There are now more e-bikes sold in The Netherlands than non-electric bikes. But let me qualify that. According to new market statistics 40% of all bicycle sales in The Netherlands last year were e-bikes. However, when you strip out of the total the 11% of all bicycle sales that account for childrens’ bikes then the majority of adult bikes sold were e-bikes.
This tipping point is even more impressive when you see the growth between 2017 and 2018 – the e-bike market grew by 9% in a single year. This is the steepest increase to date.
According to figures from Dutch industry organizations RAI Association and BOVAG more than 1 million bicycles were sold in 2018, with revenues of €1.22 billion of which €823 million were from e-bike sales.
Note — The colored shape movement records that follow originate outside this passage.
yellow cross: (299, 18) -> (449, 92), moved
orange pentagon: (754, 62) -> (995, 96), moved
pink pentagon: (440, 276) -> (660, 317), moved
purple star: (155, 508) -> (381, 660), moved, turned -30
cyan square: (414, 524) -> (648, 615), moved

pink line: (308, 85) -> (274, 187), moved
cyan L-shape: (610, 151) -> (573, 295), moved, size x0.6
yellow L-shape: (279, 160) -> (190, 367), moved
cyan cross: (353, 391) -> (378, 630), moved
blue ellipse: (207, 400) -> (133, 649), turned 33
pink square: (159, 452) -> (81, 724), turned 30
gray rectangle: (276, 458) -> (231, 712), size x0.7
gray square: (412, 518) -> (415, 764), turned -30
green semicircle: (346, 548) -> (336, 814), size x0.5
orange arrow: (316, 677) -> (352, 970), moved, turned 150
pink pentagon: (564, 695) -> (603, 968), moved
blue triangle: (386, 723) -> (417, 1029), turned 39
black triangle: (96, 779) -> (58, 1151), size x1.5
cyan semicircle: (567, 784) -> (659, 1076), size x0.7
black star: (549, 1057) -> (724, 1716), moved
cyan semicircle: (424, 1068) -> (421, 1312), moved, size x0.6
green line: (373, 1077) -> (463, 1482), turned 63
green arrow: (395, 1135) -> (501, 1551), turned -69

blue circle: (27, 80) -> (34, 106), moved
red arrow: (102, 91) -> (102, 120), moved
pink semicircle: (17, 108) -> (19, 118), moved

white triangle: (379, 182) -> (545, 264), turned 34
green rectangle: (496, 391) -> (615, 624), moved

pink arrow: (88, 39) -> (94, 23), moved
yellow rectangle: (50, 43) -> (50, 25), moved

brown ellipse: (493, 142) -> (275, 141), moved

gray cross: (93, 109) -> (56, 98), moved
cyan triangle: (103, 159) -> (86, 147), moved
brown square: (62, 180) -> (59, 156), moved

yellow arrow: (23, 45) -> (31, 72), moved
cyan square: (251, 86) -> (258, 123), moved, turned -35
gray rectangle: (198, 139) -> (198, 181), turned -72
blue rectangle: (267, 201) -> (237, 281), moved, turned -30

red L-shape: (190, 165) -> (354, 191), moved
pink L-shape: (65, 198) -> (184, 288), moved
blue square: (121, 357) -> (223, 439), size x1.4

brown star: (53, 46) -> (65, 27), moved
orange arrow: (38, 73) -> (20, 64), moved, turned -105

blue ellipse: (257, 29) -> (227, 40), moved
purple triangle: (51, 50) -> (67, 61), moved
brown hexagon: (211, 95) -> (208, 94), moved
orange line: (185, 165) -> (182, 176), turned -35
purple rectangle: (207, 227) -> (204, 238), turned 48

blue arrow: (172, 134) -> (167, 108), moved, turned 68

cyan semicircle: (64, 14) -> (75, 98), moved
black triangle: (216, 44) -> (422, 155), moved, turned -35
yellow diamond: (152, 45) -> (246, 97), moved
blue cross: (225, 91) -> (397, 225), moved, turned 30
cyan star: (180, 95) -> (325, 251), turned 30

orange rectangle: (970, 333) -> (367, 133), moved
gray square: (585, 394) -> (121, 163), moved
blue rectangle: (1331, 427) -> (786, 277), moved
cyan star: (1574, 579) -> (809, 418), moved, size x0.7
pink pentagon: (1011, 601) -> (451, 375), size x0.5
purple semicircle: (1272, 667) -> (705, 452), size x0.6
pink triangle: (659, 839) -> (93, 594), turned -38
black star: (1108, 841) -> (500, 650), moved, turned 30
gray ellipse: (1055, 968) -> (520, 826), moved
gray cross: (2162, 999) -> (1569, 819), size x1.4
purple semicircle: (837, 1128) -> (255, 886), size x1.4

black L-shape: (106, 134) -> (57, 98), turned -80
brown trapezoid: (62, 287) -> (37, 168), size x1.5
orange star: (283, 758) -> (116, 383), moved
The average price of a bicycle in the Netherlands is now €1,207. In 2011 the average was €734, when e-bikes were 15% of bicycle sales in The Netherlands.
In a research note, BOVAG and RAI Association state that electric bikes are starting to become the “new normal” in The Netherlands.
This state of affairs was predicted nearly a decade ago by e-bike advocate Hannes Neupert, founder of ExtraEnergy, a non-profit German consultancy that has been plugging battery-powered cycling since 1992.
In 2010, Neupert told an electric vehicle conference that traditional bicycles would go the way of the dodo: “Electrification will kill the mechanical bicycle within a few years like it has killed many other mechanical products. Bicycles … will remain as historical items hanging on the wall.”
Neupert described the pedal-powered bicycle as likely to become a “fossilised cult object” similar to the washing mangle, the mechanical typewriter and the mechanical camera.
He has since softened this view, admitting that “analog” products also have a future, but remains convinced that the majority of consumers would rather be battery-boosted up hills rather than tax their muscles alone. “Any analysis of development trends over the last 100 years shows a strong and unmistakable trend towards electrification,” he believes.
Neupert’s Das Powerbike of 2000 was the first book about electric bikes, some time before the bicycle industry started taking e-bikes seriously. His non-profit is an electric-bike institute, a center of both excellence and education. It also creates e-bike test protocols.
As well as running the consultancy business and testing lab run from a former factory on his family’s farm in Tanna, near the Czech border, Neupert curates an electric vehicle museum with 1200 e-vehicles, including a folding e-bike produced for BMW and used by athletes and officials at the 2012 London Olympics, and a tiny solar-powered e-car, made by Maserati in 1973 at the height of oil crisis.
Neupert is very much in favor of the suck-it-and-see form of promotion for e-bikes. ExtraEnergy has a roadshow that travels the world getting people to trial the latest e-bikes, including electric cargobikes.
Neupert and ExtraEnergy will be at the Taipei Cycle Show in Taiwan at the end of this month, where it’s expected a greater than ever percentage of the new bikes launched at this key international trade show will be electric.